Work task: Repeat only the stretch of lines below that runs from the line with "Mencari Peluang Bisnis dari Potensi Diri dan Lingkungan" through the line with "WIĘCEJ INFORMACJI", unaltered.

Information shown section start

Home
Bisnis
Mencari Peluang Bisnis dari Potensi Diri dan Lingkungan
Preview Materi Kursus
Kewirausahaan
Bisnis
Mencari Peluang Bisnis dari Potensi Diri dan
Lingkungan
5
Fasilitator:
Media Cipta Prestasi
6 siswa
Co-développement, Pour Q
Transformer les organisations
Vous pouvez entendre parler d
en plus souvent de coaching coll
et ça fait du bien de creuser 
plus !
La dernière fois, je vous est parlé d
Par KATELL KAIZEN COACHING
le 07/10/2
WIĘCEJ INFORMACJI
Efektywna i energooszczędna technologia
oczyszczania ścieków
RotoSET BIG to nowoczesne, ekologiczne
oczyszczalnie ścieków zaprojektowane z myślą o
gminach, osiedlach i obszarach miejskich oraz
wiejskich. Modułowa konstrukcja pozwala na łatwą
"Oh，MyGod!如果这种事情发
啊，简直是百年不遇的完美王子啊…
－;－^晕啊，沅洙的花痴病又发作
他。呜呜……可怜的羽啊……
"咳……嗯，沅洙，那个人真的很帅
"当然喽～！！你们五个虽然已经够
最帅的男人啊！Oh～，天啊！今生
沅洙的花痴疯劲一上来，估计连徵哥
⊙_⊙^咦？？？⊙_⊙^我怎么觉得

Information shown section end
Information shown section start

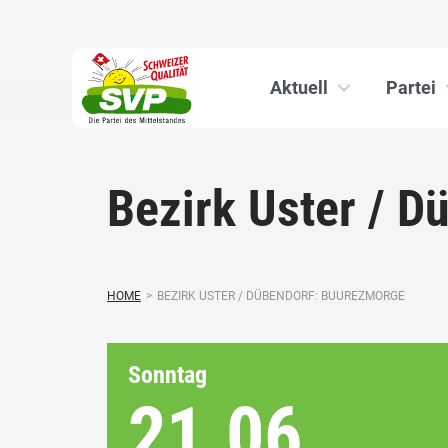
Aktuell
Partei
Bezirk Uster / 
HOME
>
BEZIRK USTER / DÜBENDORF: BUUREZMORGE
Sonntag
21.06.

Information shown section end
Information shown section start

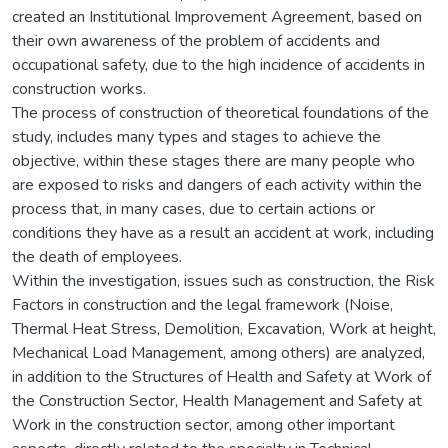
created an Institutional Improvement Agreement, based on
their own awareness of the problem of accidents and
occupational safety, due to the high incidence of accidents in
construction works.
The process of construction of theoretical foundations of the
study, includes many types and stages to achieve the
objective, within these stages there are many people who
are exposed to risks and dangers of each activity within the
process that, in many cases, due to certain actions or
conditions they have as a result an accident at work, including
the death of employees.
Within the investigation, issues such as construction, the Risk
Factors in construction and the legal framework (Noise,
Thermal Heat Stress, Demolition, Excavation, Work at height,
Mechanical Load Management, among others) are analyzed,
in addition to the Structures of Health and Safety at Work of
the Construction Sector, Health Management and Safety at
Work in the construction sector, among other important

Information shown section end

Worked solution:
Mencari Peluang Bisnis dari Potensi Diri dan Lingkungan
Preview Materi Kursus
Kewirausahaan
Bisnis
Mencari Peluang Bisnis dari Potensi Diri dan
Lingkungan
5
Fasilitator:
Media Cipta Prestasi
6 siswa
Co-développement, Pour Q
Transformer les organisations
Vous pouvez entendre parler d
en plus souvent de coaching coll
et ça fait du bien de creuser 
plus !
La dernière fois, je vous est parlé d
Par KATELL KAIZEN COACHING
le 07/10/2
WIĘCEJ INFORMACJI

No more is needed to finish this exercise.